The Truffle Hunters (Dec. 25)
If you’re in need of an instant serotonin boost, I can’t stress enough how delightful this documentary about elderly Italian men and their dogs is. One of the breakout hits from last year’s Sundance Film Festival, The Truffle Hunters follows a handful of the titular scavengers hunting for rare and expensive white Alba truffles deep in the woods of Northern Italy. A celebration of agrarian traditions that also recognizes its eccentricities, the documentary offers a uniquely prepared dish with a colorful cast of characters. 

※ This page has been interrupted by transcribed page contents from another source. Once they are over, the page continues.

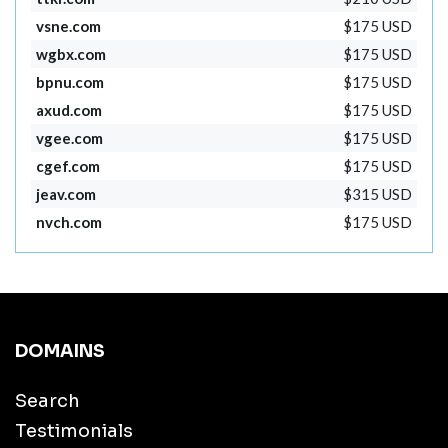
vsne.com
$175 USD
wgbx.com
$175 USD
bpnu.com
$175 USD
axud.com
$175 USD
vgee.com
$175 USD
cgef.com
$175 USD
jeav.com
$315 USD
nvch.com
$175 USD
DOMAINS
Search
Testimonials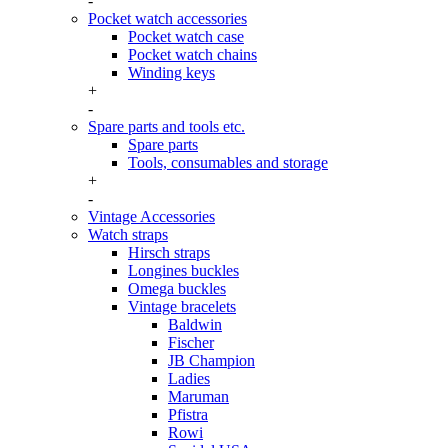
-
Pocket watch accessories
Pocket watch case
Pocket watch chains
Winding keys
+
-
Spare parts and tools etc.
Spare parts
Tools, consumables and storage
+
-
Vintage Accessories
Watch straps
Hirsch straps
Longines buckles
Omega buckles
Vintage bracelets
Baldwin
Fischer
JB Champion
Ladies
Maruman
Pfistra
Rowi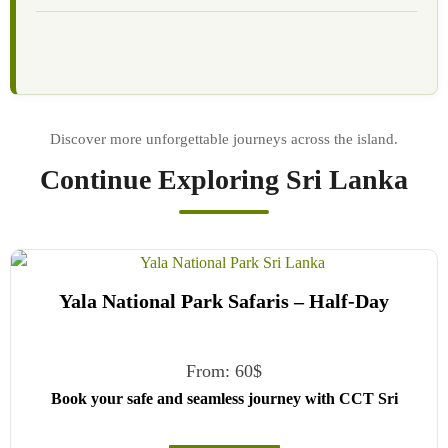
Continue Exploring Sri Lanka
Yala National Park Safaris – Half-Day
From:
60
$
Book your safe and seamless journey with CCT Sri
Lanka, where all our drivers and guides are fully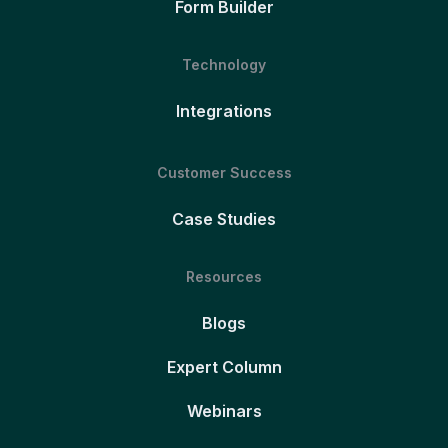
Form Builder
Technology
Integrations
Customer Success
Case Studies
Resources
Blogs
Expert Column
Webinars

Coming to VOD and select theaters

News of the World (Dec. 25)
Good luck convincing your family to go see Promising Young Woman on Christmas Day after your dad finds out there’s a new Tom Hanks movie. Hanks stars as a widowed Civil War veteran in this western helmed by his former Captain Phillips director Paul Greengrass. Tasked with delivering a young girl taken by members of the Kiowa tribe back to the surviving members of her family, the duo embark on a journey across treacherous terrain where they face all manner of danger. 
Coming to select theaters 

One Night in Miami (Dec. 25)
Having quietly helmed episodes of series like Scandal and Insecure while winning every acting award under the sun, Regina King makes her feature directorial debut with One Night in Miami… Adapted by Kemp Powers from his play of the same night, the drama recounts a fictionalized celebration between Muhammad Ali, Jim Brown, Sam Cooke, and Malcolm X following Ali’s unexpected title win over Sonny Liston in 1964. Powerfully acted by its quartet of leads in a story that packs a timely punch, One Night in Miami… suggests a promising future for King’s directing career.